Pour justifier du caractère urgent de sa demande de suspension, la SAS LA se prévaut uniquement de ce que la décision attaquée produit des effets immédiats sur sa situation. A supposer que la SAS LA doive être regardée comme faisant également état de ce que cette décision compromet son équilibre économique dès lors que l’activité en terrasse représenterait 40% de son chiffre d’affaires annuel, elle ne produit à l’appui de ses allégations qu’une attestation d’un cabinet d’expertise-comptable selon laquelle le chiffre d’affaires annuel de la société La Tonkinoise est de 285 601 euros pour l’exercice clos en 2024 dont 100 865 euros au titre des mois de mai à août 2024 et de 264 992 euros pour l’exercice clos en 2025 dont 105 293 euros pour les mois de mai à août 2025 euros. Ces seuls éléments ne permettent pas d’établir que le refus d’autorisation litigieux met en péril de manière suffisamment grave et immédiate l’équilibre économique de la société en l’absence notamment de toute distinction de la part de l’activité ayant lieu en terrasse et dans le restaurant.

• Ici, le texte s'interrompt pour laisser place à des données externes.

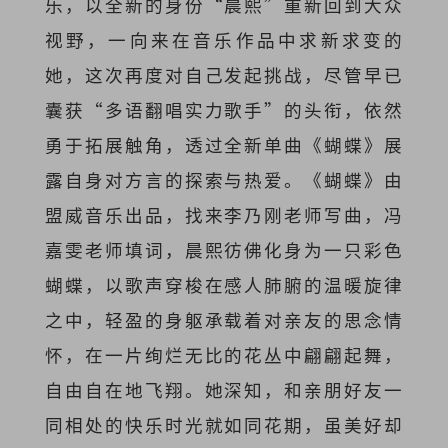
乐，以全新的身份“晨熙”重新回到大众
视野，一向来在音乐作品中求新求变的
她，这次再度对自己发起挑战，尽管早已
囊获“多语翻唱实力歌手”的头衔，依然
勇于拓展触角，透过全新单曲《蝴蝶》展
露自身对方言的探索与热爱。《蝴蝶》由
盟威音乐出品，找来李乃刚老师写曲，冯
嘉雯老师填词，晨熙彷佛化身为一只彩色
蝴蝶，以歌声穿梭在感人肺腑的温暖旋律
之中，轻盈的身躯承载着对亲友的思念情
怀，在一片绚烂无比的花丛中翩翩起舞，
自由自在地飞翔。她深知，和亲朋好友一
同相处的快乐时光就如同花期，虽美好却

Dans ces conditions, l’existence d’une situation d’urgence susceptible de conduire le juge des référés à faire usage des pouvoirs qu’il tient de l’article L. 521-1 du code de justice administrative n’est pas caractérisée. Par suite, et sans qu’il soit besoin de se prononcer sur la condition tenant à l’existence d’un doute sérieux quant à la légalité de la décision contestée, il y a lieu de rejeter les conclusions susmentionnées selon la procédure prévue à l’article L. 522-3 du code de justice administrative ainsi que, par voie de conséquence, les conclusions présentées sur le fondement de l’article L. 761-1 du code de justice administrative.
O R D O N N E :
Article 1er : La requête de la société LA est rejetée.
Article 2 : La présente ordonnance sera notifiée à la SAS LA.
Fait à Clermont-Ferrand, le 16 mars 2026.
La juge des référés,
R. A…
La République mande et ordonne à la préfète du Puy-de-Dôme en ce qui la concerne ou à tous commissaires de justice à ce requis en ce qui concerne les voies de droit commun contre les parties privées, de pourvoir à l’exécution de la présente décision.